Legal Question in Family Law in Maryland
divorce settlements
I left my husband 10 years ago, after 10 years of marriage, and took our 2 children with me. When I left I knew that I didnt want our house to be sold because we physically built it together. The house had no mortgage. When I left he got a loan and gave me $60,000 which was all he could afford at that time. With the understanding that he would pay me $25,000 at a later date. This would amount to approximately half the value of the home at that time. We are separated not divorced. He has not given me the extra $25,000. My question is if he sells the home at this time, and the home is now worth $450,000 am I entitled to half(minus the $60,000)?Is he entitled to half of my new home that I am still paying for? My home is worth about $250,000? thanks
3 Answers from Attorneys
Re: divorce settlements
If you had put your 10 year old agreement in writing, you could have resolved all of these issues. But if the agreement was essentially that he would buy you out for $85k, then all you're entitled to now is the balance. As to your home, in the eyes of the law it's marital property, since you were still legally married when you bought it. However, relying on your understanding at the time, you would take the position that it was understood that you were going to use the $60k as a downpayment on your own home and that he would waive any interest in it.
Re: divorce settlements
You do not mention the age of your children. You may be entitled to take action for their support.

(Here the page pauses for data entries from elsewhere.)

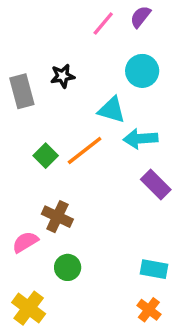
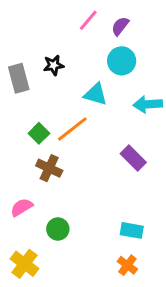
purple semicircle: (140, 17) -> (120, 26), moved
cyan arrow: (140, 139) -> (148, 104), moved
brown cross: (57, 217) -> (49, 168), moved

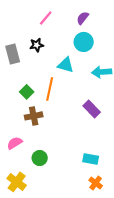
pink line: (88, 20) -> (46, 18), moved
orange line: (72, 129) -> (50, 89), turned -40
brown cross: (49, 168) -> (34, 116), turned -36
orange cross: (127, 265) -> (96, 183), moved

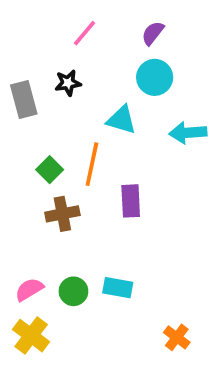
purple rectangle: (92, 109) -> (131, 201), moved, turned 42
pink semicircle: (15, 143) -> (29, 289), moved
cyan rectangle: (91, 159) -> (118, 288), moved

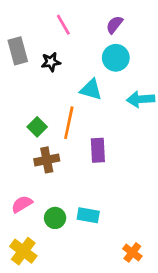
pink line: (85, 33) -> (63, 25), turned -70
gray rectangle: (24, 100) -> (18, 51), moved
pink semicircle: (29, 289) -> (22, 204), moved

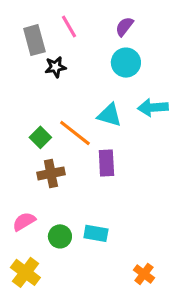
gray rectangle: (18, 51) -> (34, 40), moved
cyan triangle: (91, 90) -> (109, 115), moved
orange line: (69, 123) -> (75, 133), turned -64

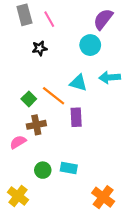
purple semicircle: (124, 27) -> (103, 19), moved, size x1.5
gray rectangle: (34, 40) -> (24, 15), moved
pink semicircle: (24, 221) -> (18, 142), moved
orange cross: (144, 274) -> (103, 197), size x1.5

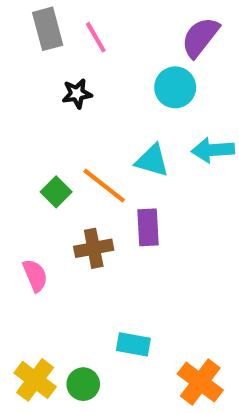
brown cross: (36, 125) -> (94, 248), moved
pink semicircle: (18, 142) -> (35, 275), turned 98
cyan rectangle: (69, 168) -> (133, 344), moved
green circle: (43, 170) -> (83, 384), moved

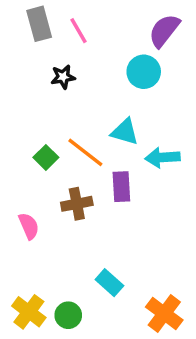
cyan arrow: (213, 150) -> (163, 157), moved
cyan rectangle: (133, 344) -> (109, 283), turned 32

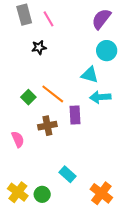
cyan circle: (144, 72) -> (107, 51), moved
cyan triangle: (125, 132) -> (90, 75), moved

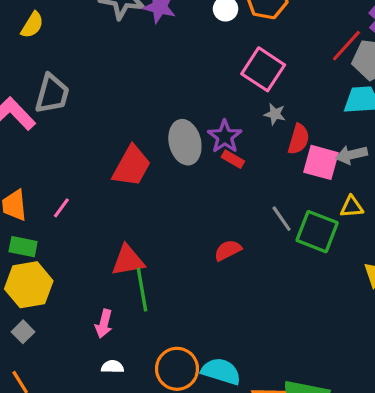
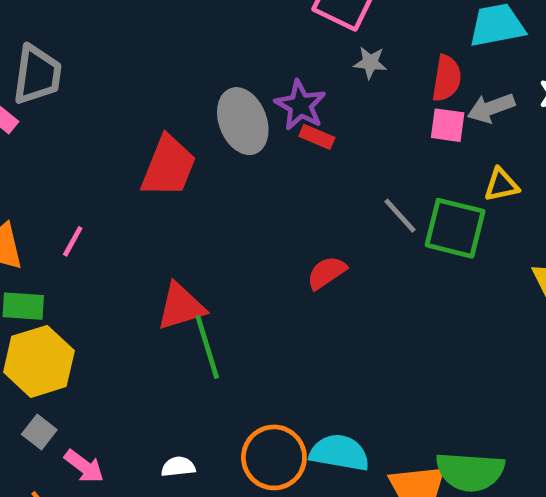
red semicircle: (299, 139) -> (447, 78), moved
pink square: (321, 162) -> (448, 125), size x0.7
pink arrow: (104, 324) -> (84, 466), moved, turned -60

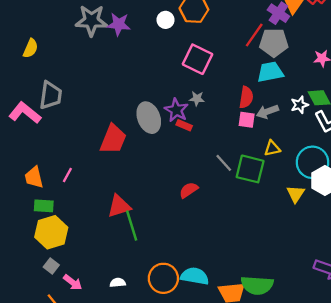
gray star: (370, 63) -> (197, 99), moved

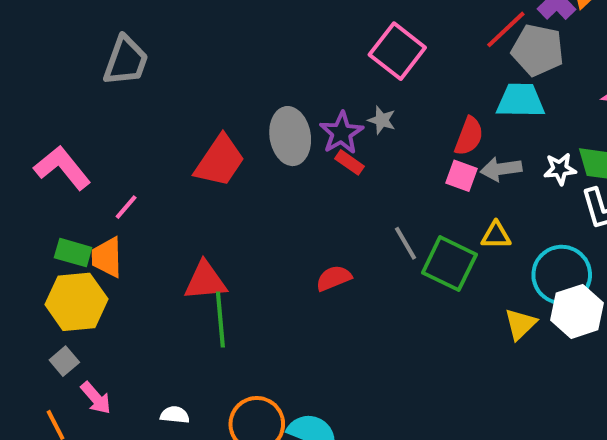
pink L-shape: (25, 113) -> (62, 168), moved
orange trapezoid: (34, 177) -> (107, 257), moved

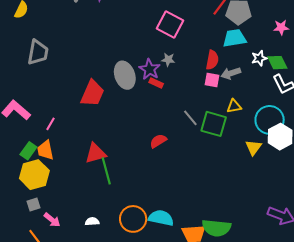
white star: (560, 169) -> (259, 58), moved
green rectangle: (73, 253) -> (28, 151), turned -60
gray square: (64, 361) -> (33, 205), turned 32

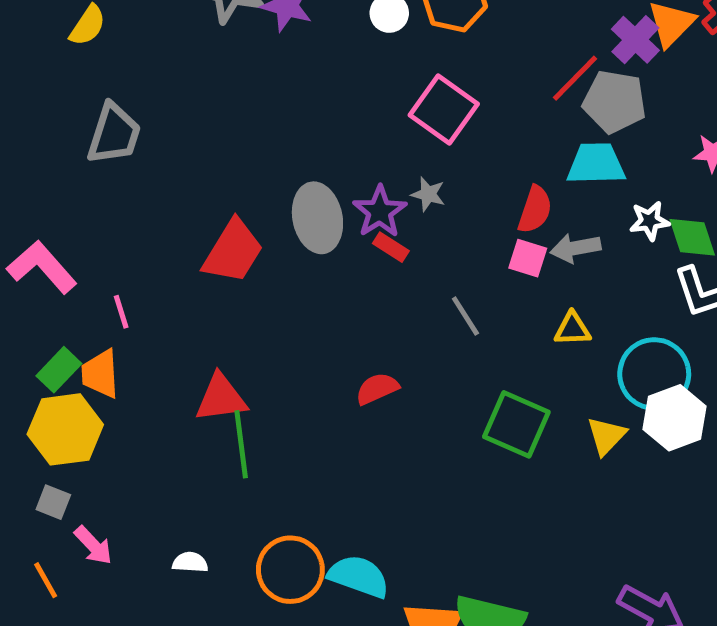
gray line: (190, 118) -> (465, 316), moved
pink line: (51, 124) -> (121, 312), turned -56
green square: (214, 124) -> (516, 424), moved
gray square: (33, 205) -> (53, 502), turned 32

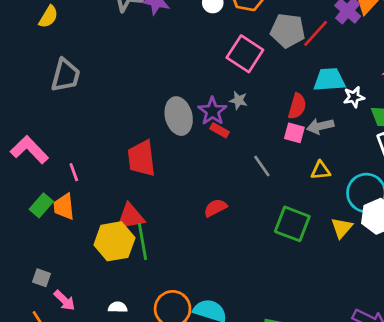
gray pentagon: (614, 102) -> (288, 31), moved
white star: (650, 221) -> (354, 97), moved
red trapezoid: (233, 251) -> (142, 158), moved, turned 144
yellow hexagon: (65, 429) -> (114, 241), moved

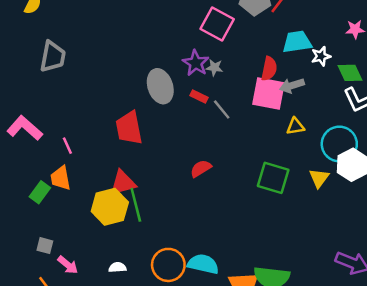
purple star: (212, 111) -> (196, 63), moved
pink square: (294, 133) -> (268, 94), size x1.8
gray line: (262, 166) -> (222, 110), moved
green rectangle: (41, 205) -> (40, 192), moved

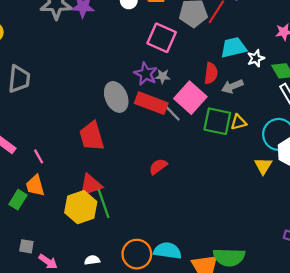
pink square: (268, 94) -> (190, 98), moved, turned 36
red rectangle: (199, 96) -> (151, 103), size x2.0
green square: (273, 178) -> (217, 121), moved

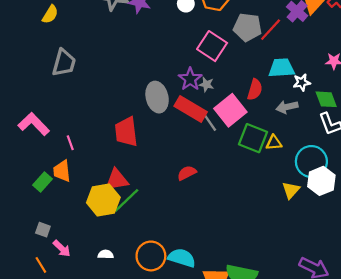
gray arrow: (232, 86) -> (287, 107), moved
green line: (104, 203) -> (127, 200), turned 56

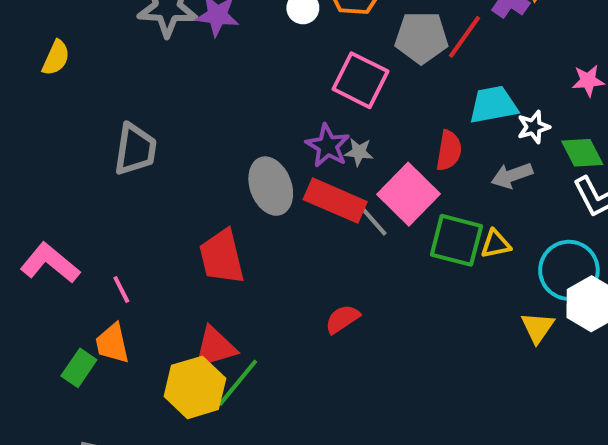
gray trapezoid: (64, 63) -> (135, 149), moved

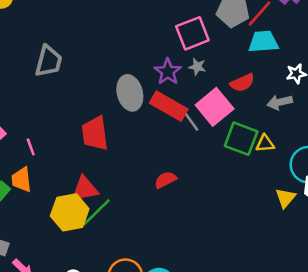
pink square: (361, 80) -> (192, 33), turned 36
cyan trapezoid: (493, 105) -> (263, 42), moved
red semicircle: (449, 151) -> (242, 83), turned 50
gray star: (359, 152) -> (197, 67), moved

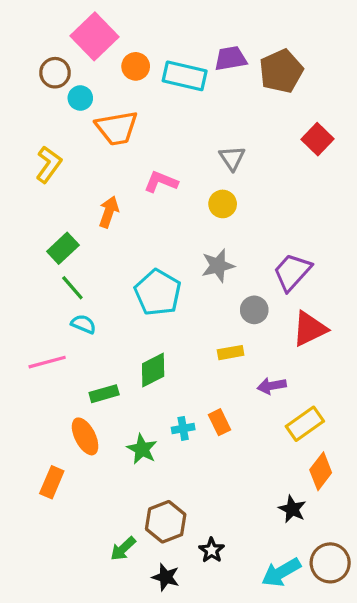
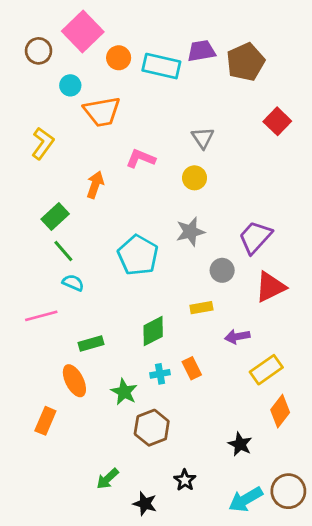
brown circle: (55, 73) -> (39, 51), moved
green diamond: (153, 370) -> (153, 331), moved
black star: (292, 509) -> (240, 444), moved
brown hexagon: (166, 522) -> (152, 428), moved

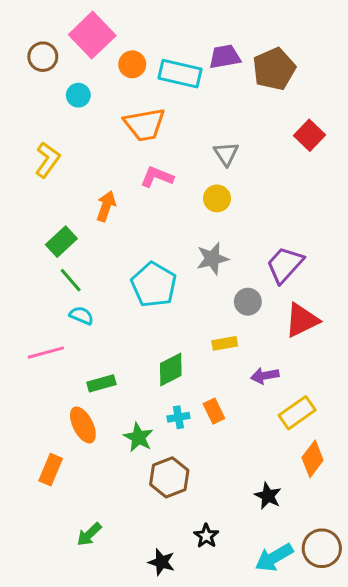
orange trapezoid: (102, 112) -> (145, 124), moved
green arrow: (108, 479) -> (89, 534), moved

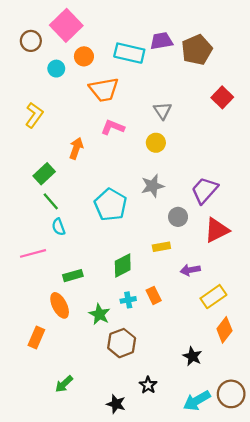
orange circle: (132, 64) -> (84, 56), moved
cyan semicircle: (81, 316) -> (58, 227), turned -133

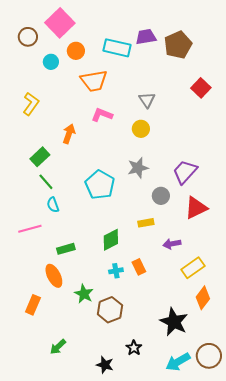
green star: (99, 314) -> (84, 294), moved
black star: (192, 356) -> (174, 322), size x1.6

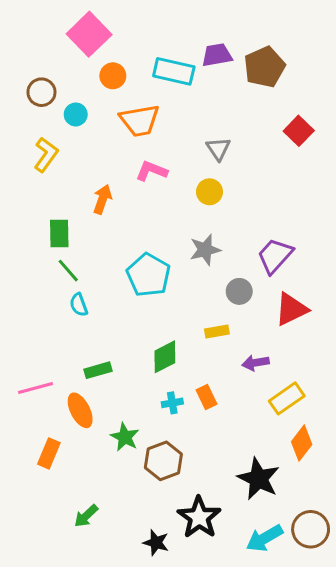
brown circle: (28, 37) -> (41, 92), moved
cyan circle: (51, 62) -> (76, 114), moved
green rectangle: (40, 157) -> (59, 233), turned -48
pink line: (30, 229) -> (36, 388), moved
black star: (134, 348) -> (199, 517), size x1.8

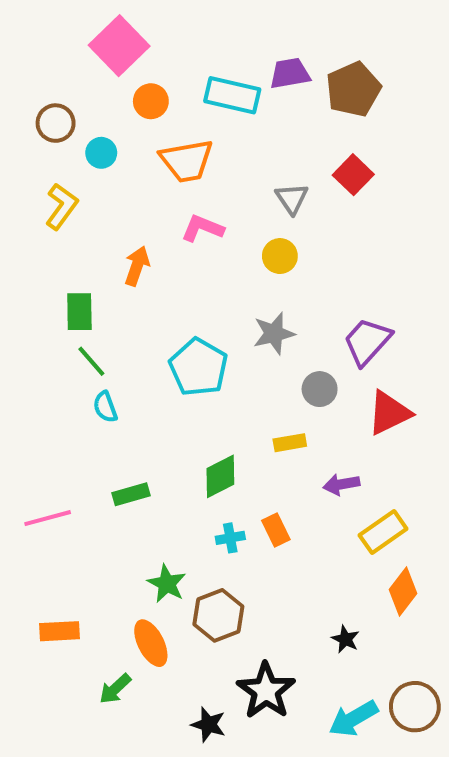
red square: (299, 131) -> (353, 175), moved
orange ellipse: (80, 410) -> (151, 643), moved
orange rectangle: (49, 453) -> (60, 631), moved, turned 64
black star: (259, 479) -> (345, 639), size x0.5

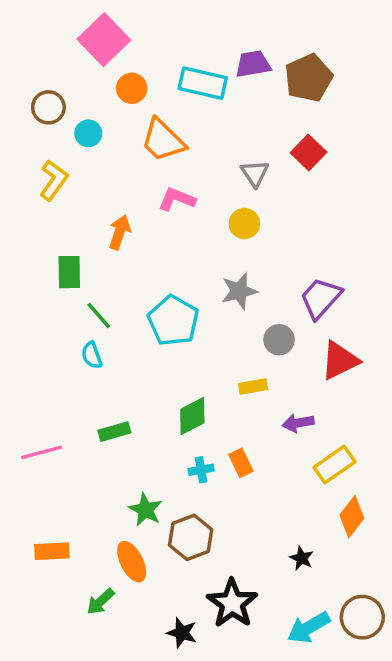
orange trapezoid: (187, 161) -> (163, 140), turned 54
green line: (91, 361) -> (99, 315), moved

Marital assets have not been separated between you and your spouse. Without a written agreement the court will need to interprete what your agreement is.
Speak with an attorney.
Re: divorce settlements
I am assuming, since you mention the possibility that your husband might sell the house without you participation, that ten years ago you conveyed your ownership interest to him. Since you are still married, the property is still "marital property," and if you divorce both that property and your new home, to the extent of your equity in it, could be subject to a "monetary award" by the court to one of you. The judge would have to consider a variety of evidence relating to your marriage, your ages, health, other financial considerations including other assets which might be marital property, and makea a decision based on equity (what the judge thinks is fair), and require one of you to pay the other a sum of money to achieve equity (that will not necessarily mean an equal division of assets). It obviously would be simpler and beneficial to both you and your husband if you could reach an agreement outside of the court, but in a thorough and carefully drafted document, to do what seems fair and reasonable or at least acceptable) to both of you.